Task to complete: Each line of the material below with the word "space" is to be reported.

Provided records:
· · · · · · ·

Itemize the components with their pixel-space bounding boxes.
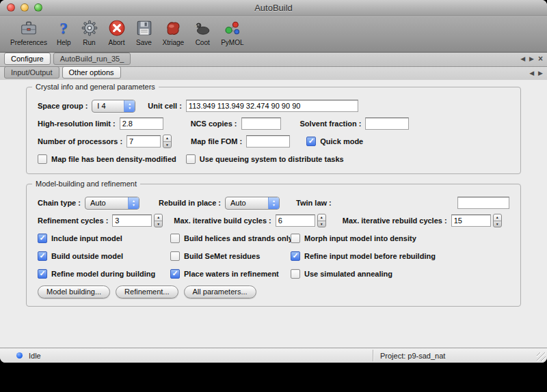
checkbox-label: Use simulated annealing (304, 270, 392, 278)
chain-type-label: Chain type : (38, 199, 81, 207)
document-tabstrip: Configure AutoBuild_run_35_ (0, 53, 547, 67)
titlebar[interactable]: AutoBuild (0, 0, 547, 16)
tab-scroll-right-icon[interactable] (529, 55, 534, 62)
checkbox-box (38, 251, 47, 261)
rebuild-cycles-stepper[interactable] (493, 214, 502, 227)
checkbox-label: Refine model during building (51, 270, 155, 278)
map-fom-input[interactable] (246, 135, 290, 148)
checkbox-label: Refine input model before rebuilding (304, 252, 436, 260)
crystal-row-3: Number of processors : Map file FOM : Qu… (38, 132, 509, 150)
dropdown-arrows-icon (128, 197, 139, 209)
toolbar-label: Save (136, 39, 152, 46)
map-fom-label: Map file FOM : (191, 137, 242, 145)
toolbar-button-run[interactable]: Run (76, 17, 103, 47)
tab-label: AutoBuild_run_35_ (60, 55, 124, 63)
refinement-button[interactable]: Refinement... (116, 285, 178, 298)
tab-close-icon[interactable] (538, 55, 543, 63)
checkbox-box (170, 251, 180, 261)
chain-type-dropdown[interactable]: Auto (85, 197, 139, 210)
unit-cell-input[interactable] (186, 100, 358, 112)
rebuild-in-place-dropdown[interactable]: Auto (225, 197, 280, 210)
status-text: Idle (29, 352, 41, 360)
model-building-group: Model-building and refinement Chain type… (26, 184, 521, 307)
dropdown-arrows-icon (124, 100, 135, 112)
space-group-value: I 4 (92, 100, 124, 112)
checkbox-box (186, 154, 196, 164)
twin-law-label: Twin law : (296, 199, 332, 207)
tab-navigation (529, 67, 543, 79)
group-title: Model-building and refinement (32, 180, 140, 188)
refinement-cycles-stepper[interactable] (154, 214, 163, 227)
ncs-copies-input[interactable] (241, 117, 281, 130)
toolbar-label: Abort (109, 39, 125, 46)
coot-bird-icon (194, 18, 211, 38)
tab-scroll-left-icon[interactable] (520, 55, 525, 62)
tab-other-options[interactable]: Other options (62, 66, 121, 79)
rebuild-in-place-label: Rebuild in place : (159, 199, 221, 207)
minimize-window-button[interactable] (21, 3, 29, 12)
traffic-lights (7, 3, 48, 12)
tab-configure[interactable]: Configure (4, 53, 51, 65)
model-row-2: Refinement cycles : Max. iterative build… (38, 212, 509, 229)
tab-input-output[interactable]: Input/Output (4, 66, 59, 79)
checkbox-box (291, 251, 300, 261)
space-group-dropdown[interactable]: I 4 (92, 100, 135, 113)
checkbox-density-modified[interactable]: Map file has been density-modified (38, 154, 176, 164)
refinement-cycles-input[interactable] (112, 214, 152, 227)
tab-scroll-right-icon[interactable] (538, 70, 543, 76)
tab-scroll-left-icon[interactable] (529, 70, 534, 76)
solvent-fraction-label: Solvent fraction : (300, 120, 362, 128)
checkbox-build-outside-model[interactable]: Build outside model (38, 251, 170, 261)
checkbox-label: Build outside model (51, 252, 123, 260)
all-parameters-button[interactable]: All parameters... (184, 285, 256, 298)
xtriage-icon (164, 18, 182, 38)
toolbar-label: Coot (196, 39, 210, 46)
autobuild-window: AutoBuild Preferences ? Help (0, 0, 547, 363)
checkbox-label: Build SeMet residues (184, 252, 260, 260)
toolbar-button-save[interactable]: Save (131, 17, 158, 47)
checkbox-simulated-annealing[interactable]: Use simulated annealing (291, 269, 392, 279)
resize-grip[interactable] (537, 352, 546, 361)
window-title: AutoBuild (254, 3, 293, 13)
checkbox-build-helices-strands[interactable]: Build helices and strands only (170, 234, 291, 243)
processors-stepper[interactable] (163, 135, 172, 148)
checkbox-build-semet[interactable]: Build SeMet residues (170, 251, 291, 261)
twin-law-input[interactable] (457, 197, 509, 209)
checkbox-box (291, 234, 300, 243)
checkbox-refine-before-rebuilding[interactable]: Refine input model before rebuilding (291, 251, 436, 261)
checkbox-label: Use queueing system to distribute tasks (200, 155, 344, 163)
zoom-window-button[interactable] (34, 3, 42, 12)
toolbar-button-xtriage[interactable]: Xtriage (158, 17, 189, 47)
toolbar-button-abort[interactable]: Abort (103, 17, 131, 47)
high-resolution-input[interactable] (120, 117, 163, 130)
model-checkbox-row-1: Include input model Build helices and st… (38, 229, 509, 247)
save-icon (135, 18, 153, 38)
model-building-button[interactable]: Model building... (38, 285, 110, 298)
toolbar-button-coot[interactable]: Coot (189, 17, 216, 47)
checkbox-box (38, 234, 47, 243)
high-resolution-label: High-resolution limit : (38, 120, 116, 128)
solvent-fraction-input[interactable] (365, 117, 409, 130)
tab-autobuild-run-35[interactable]: AutoBuild_run_35_ (53, 53, 131, 65)
rebuild-cycles-label: Max. iterative rebuild cycles : (343, 216, 447, 225)
build-cycles-input[interactable] (276, 214, 315, 227)
toolbar-label: Preferences (10, 39, 47, 46)
build-cycles-stepper[interactable] (317, 214, 326, 227)
toolbar-button-help[interactable]: ? Help (52, 17, 76, 47)
processors-input[interactable] (126, 135, 161, 148)
checkbox-include-input-model[interactable]: Include input model (38, 234, 170, 243)
checkbox-label: Build helices and strands only (184, 234, 293, 242)
crystal-row-4: Map file has been density-modified Use q… (38, 150, 509, 168)
toolbar-button-pymol[interactable]: PyMOL (216, 17, 248, 47)
checkbox-queueing-system[interactable]: Use queueing system to distribute tasks (186, 154, 344, 164)
checkbox-morph-input-model[interactable]: Morph input model into density (291, 234, 416, 243)
checkbox-place-waters[interactable]: Place waters in refinement (170, 269, 291, 279)
pymol-icon (224, 18, 241, 38)
checkbox-label: Quick mode (320, 137, 363, 145)
rebuild-cycles-input[interactable] (451, 214, 491, 227)
toolbar-button-preferences[interactable]: Preferences (5, 17, 52, 47)
close-window-button[interactable] (7, 3, 15, 12)
dropdown-arrows-icon (268, 197, 279, 209)
checkbox-refine-during-building[interactable]: Refine model during building (38, 269, 170, 279)
checkbox-quick-mode[interactable]: Quick mode (306, 137, 363, 146)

· · · · · · ·

Written solution:
Itemize the components with their pixel-space bounding boxes.
space-group-value: I 4 (92, 100, 124, 112)
space-group-dropdown[interactable]: I 4 (92, 100, 135, 113)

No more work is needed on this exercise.